- PROBLEM TO SOLVE
Please copy every line from the records below that contains the string "alors".

- GIVEN RECORDS
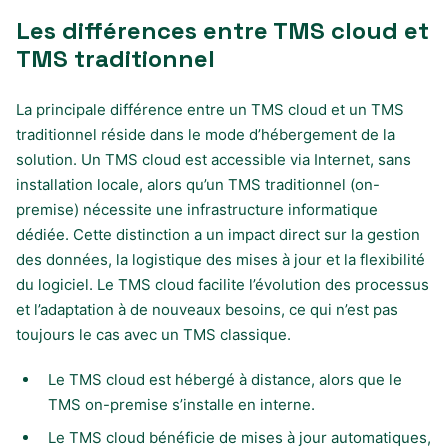
Les différences entre TMS cloud et
TMS traditionnel
La principale différence entre un TMS cloud et un TMS
traditionnel réside dans le mode d’hébergement de la
solution. Un TMS cloud est accessible via Internet, sans
installation locale, alors qu’un TMS traditionnel (on-
premise) nécessite une infrastructure informatique
dédiée. Cette distinction a un impact direct sur la gestion
des données, la logistique des mises à jour et la flexibilité
du logiciel. Le TMS cloud facilite l’évolution des processus
et l’adaptation à de nouveaux besoins, ce qui n’est pas
toujours le cas avec un TMS classique.
Le TMS cloud est hébergé à distance, alors que le
TMS on-premise s’installe en interne.
Le TMS cloud bénéficie de mises à jour automatiques,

- RESPONSE TO THIS TASK
installation locale, alors qu’un TMS traditionnel (on-
Le TMS cloud est hébergé à distance, alors que le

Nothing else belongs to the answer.